— WHAT IS EXPECTED —
The expected response is the full listing, retyped exactly, without its images.

— AVAILABLE DATA —
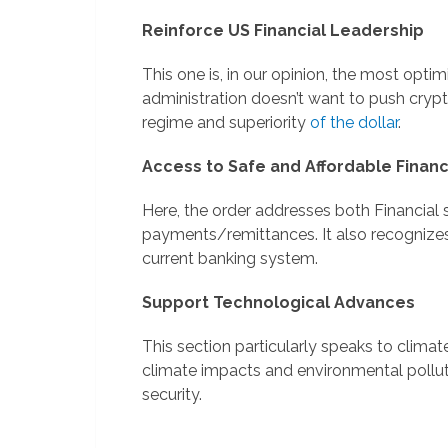
Reinforce US Financial Leadership
This one is, in our opinion, the most optimi
administration doesn’t want to push cryp
regime and superiority
of the dollar
.
Access to Safe and Affordable Financ
Here, the order addresses both Financial
payments/remittances. It also recognize
current banking system.
Support Technological Advances
This section particularly speaks to clima
climate impacts and environmental pollut
security.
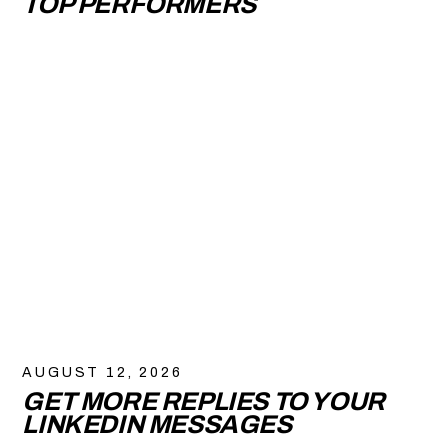
TOP PERFORMERS
AUGUST 12, 2026
GET MORE REPLIES TO YOUR
LINKEDIN MESSAGES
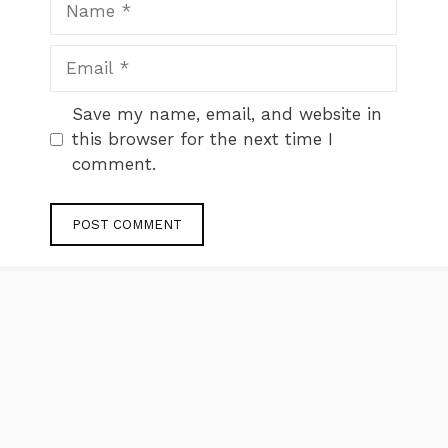
Email
Website
Save my name, email, and website in
this browser for the next time I
comment.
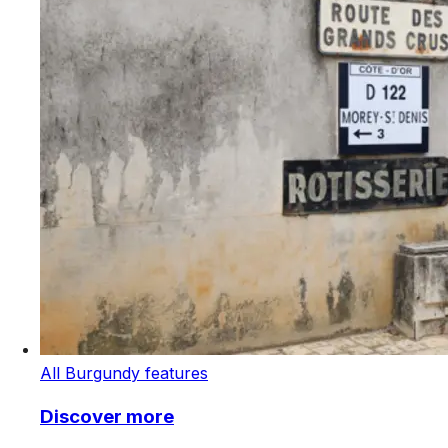
All Burgundy features
Discover more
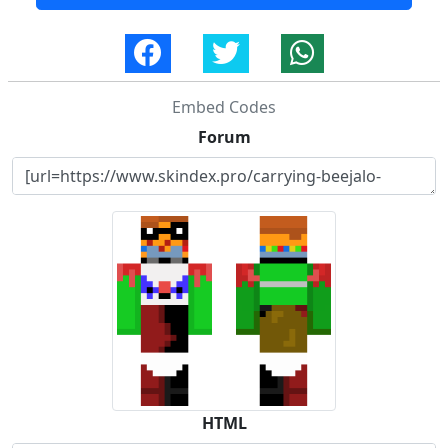
Embed Codes
Forum
HTML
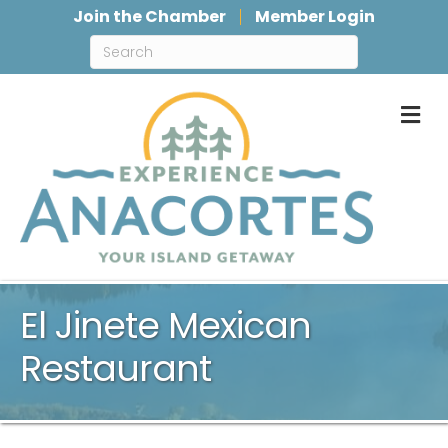
Join the Chamber
Member Login
M
El Jinete Mexican
Restaurant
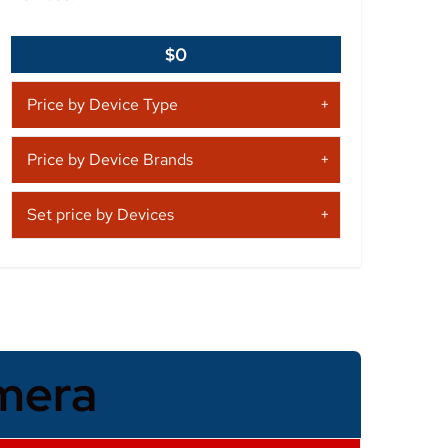
$0
Price by Device Type
Price by Device Brands
Set price by Devices
mera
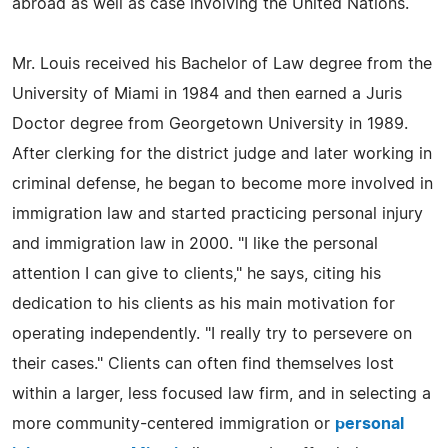
abroad as well as case involving the United Nations.
Mr. Louis received his Bachelor of Law degree from the
University of Miami in 1984 and then earned a Juris
Doctor degree from Georgetown University in 1989.
After clerking for the district judge and later working in
criminal defense, he began to become more involved in
immigration law and started practicing personal injury
and immigration law in 2000. "I like the personal
attention I can give to clients," he says, citing his
dedication to his clients as his main motivation for
operating independently. "I really try to persevere on
their cases." Clients can often find themselves lost
within a larger, less focused law firm, and in selecting a
more community-centered immigration or
personal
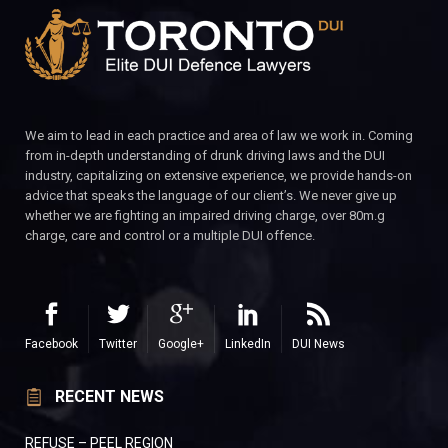
We aim to lead in each practice and area of law we work in. Coming
from in-depth understanding of drunk driving laws and the DUI
industry, capitalizing on extensive experience, we provide hands-on
advice that speaks the language of our client’s. We never give up
whether we are fighting an impaired driving charge, over 80m.g
charge, care and control or a multiple DUI offence.
Facebook
Twitter
Google+
LinkedIn
DUI News
RECENT NEWS
REFUSE – PEEL REGION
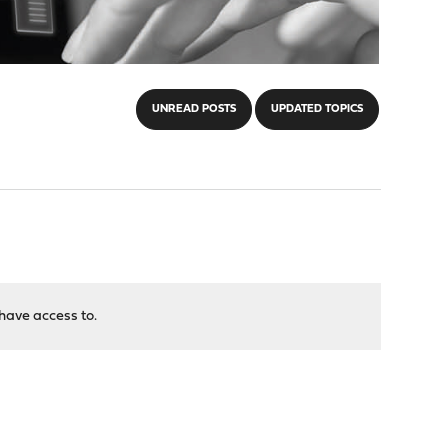
UNREAD POSTS
UPDATED TOPICS
have access to.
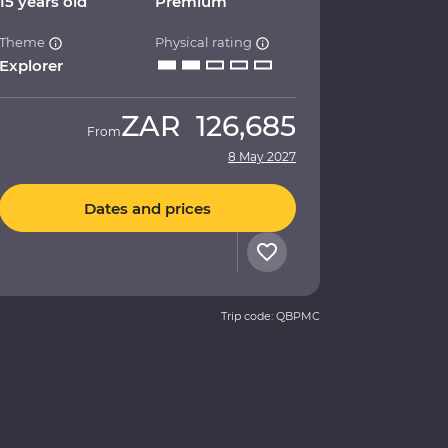
15 years old
Premium
Theme
Physical rating
Explorer
ZAR
126,685
From
8 May 2027
Dates and prices
Trip code: QBPMC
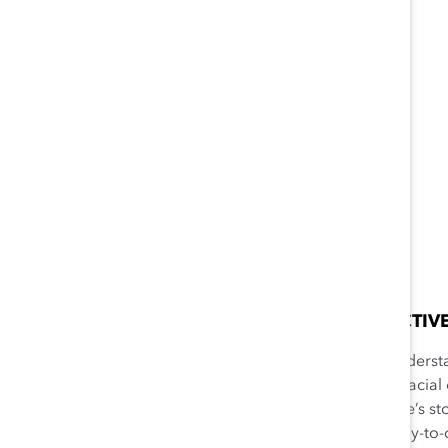
EMPATHIC PERSPECTIV
Consciously trying to understa
be a person of another racial
ability to relate to people’s st
discrimination in their day-to-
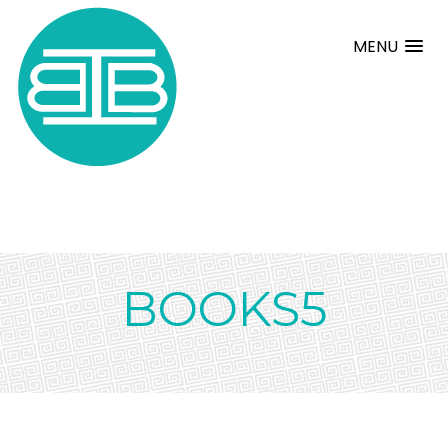
MENU
BOOKS5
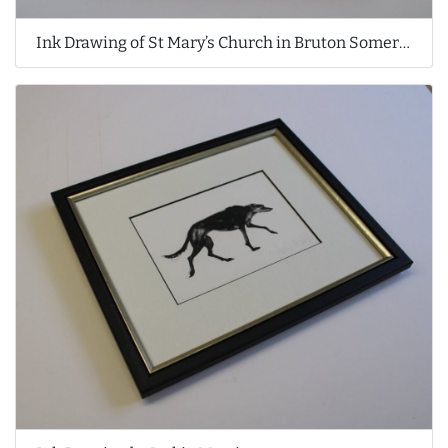
Ink Drawing of St Mary’s Church in Bruton Somerset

— WRITTEN SOLUTION —
Reinforce US Financial Leadership
This one is, in our opinion, the most optimi
administration doesn’t want to push cryp
regime and superiority
of the dollar
.
Access to Safe and Affordable Financ
Here, the order addresses both Financial
payments/remittances. It also recognize
current banking system.
Support Technological Advances
This section particularly speaks to clima
climate impacts and environmental pollut
security.
TOP PERFORMERS
AUGUST 12, 2026
GET MORE REPLIES TO YOUR
LINKEDIN MESSAGES
Email
Website
Save my name, email, and website in
this browser for the next time I
comment.
All Burgundy features
Discover more
Embed Codes
Forum
HTML
Join the Chamber
Member Login
M
El Jinete Mexican
Restaurant
$0
Price by Device Type
Price by Device Brands
Set price by Devices
mera
abroad as well as case involving the United Nations.
Mr. Louis received his Bachelor of Law degree from the
University of Miami in 1984 and then earned a Juris
Doctor degree from Georgetown University in 1989.
After clerking for the district judge and later working in
criminal defense, he began to become more involved in
immigration law and started practicing personal injury
and immigration law in 2000. "I like the personal
attention I can give to clients," he says, citing his
dedication to his clients as his main motivation for
operating independently. "I really try to persevere on
their cases." Clients can often find themselves lost
within a larger, less focused law firm, and in selecting a
more community-centered immigration or
personal
We aim to lead in each practice and area of law we work in. Coming
from in-depth understanding of drunk driving laws and the DUI
industry, capitalizing on extensive experience, we provide hands-on
advice that speaks the language of our client’s. We never give up
whether we are fighting an impaired driving charge, over 80m.g
charge, care and control or a multiple DUI offence.
Facebook
Twitter
Google+
LinkedIn
DUI News
RECENT NEWS
REFUSE – PEEL REGION
UNREAD POSTS
UPDATED TOPICS
have access to.
15 years old
Premium
Theme
Physical rating
Explorer
ZAR
126,685
From
8 May 2027
Dates and prices
Trip code: QBPMC
EMPATHIC PERSPECTIV
Consciously trying to understa
be a person of another racial
ability to relate to people’s st
discrimination in their day-to-
MENU
BOOKS5
Ink Drawing of St Mary’s Church in Bruton Somerset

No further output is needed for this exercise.